Abstract
Since the fall of communism, approximately 10%–15% of the Romanian population are estimated to have left the country in search of economic opportunities, resulting in a high number of children being left behind (i.e., children of migrant parent; CMP) in Romania.
This study explored patterns of parental migration and frequency and correlates of mental health problems among CMP. A total of 889 adolescents, aged 13–18 years, with migrant parent(s) participated in the present study. Results showed a high prevalence of mental health problems, with dysthymia (51%) being the most common. As for parenting styles, “inconsistency” was found to increase the risk for depression and dysthymia. “Higher involvement” from parents significantly decreased the risk for attention deficit hyperactivity disorder, panic, and substance abuse. The findings were discussed in terms of their clinical, training, and political implications.
Introduction
The fall of communism in Romania in 1989 has been associated with a high level of migration. It is estimated that 10%–15% of the Romanian population have left the country in search of economic opportunities (Sandu, 2006). The accession of Romania to the European Union and the lifting of the Schengen visa restriction have further increased the number of economic migrations, with Romanians representing up to 40% of all economic migrants in some European countries (International Fund for Agricultural Development [IFAD], 2017; Sandu, 2006). Not surprisingly, economic migration has made a significant contribution to Romanian economic development. In 2016, Romanian migrants sent US$3.5 billion remittances to their families in Romania (IFAD, 2017). This figure shows a 10-year (2007–2016) growth rate of 116.3%.
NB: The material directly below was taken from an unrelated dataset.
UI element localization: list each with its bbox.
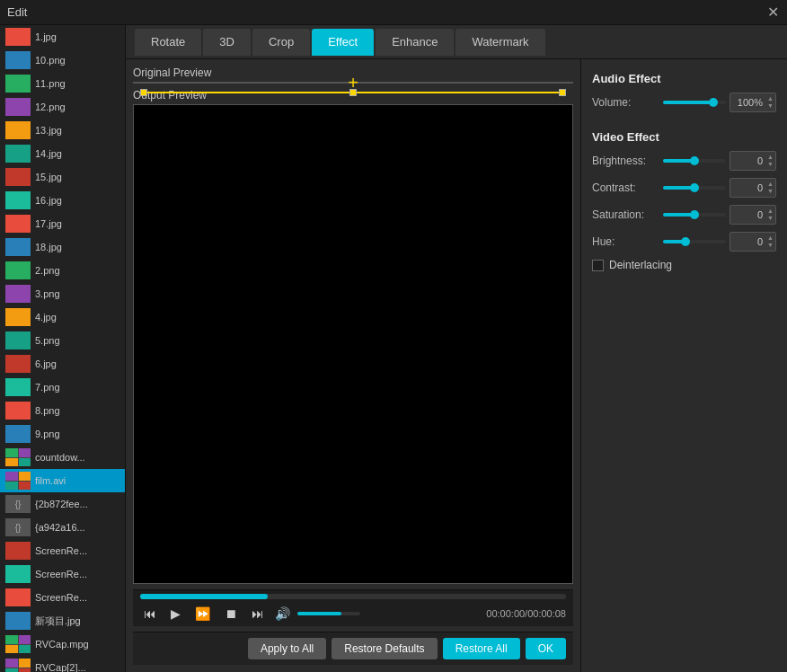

Because the average age of economic migrants is in the early 40s, which coincide with the start of the family formation, many children are being left behind in Romania. According to the Romanian National Authority for the Protection of the Rights of the Child and Adoption, the institution responsible by law for monitoring the children left at home as a result of the parents’ emigration, 82,464 children are left in Romania by their parents who migrated for work abroad in 2007 (http://www.copii.ro). This figure is likely to be underestimated as few parents are willing to inform the authorities of their intention to work abroad and leave their children in Romania. As reported by the United Nations Children’s Emergency Fund (UNICEF)/Alternative Social Association, 350,000 children are estimated to have been left by one or both parents due to economic migration (Soros Foundation, 2007); half of these children were under the age of 10 years who were left behind in the care of their grandparents, extended family members, and neighbors. Approximately 4% of these children were placed in the care of public authorities.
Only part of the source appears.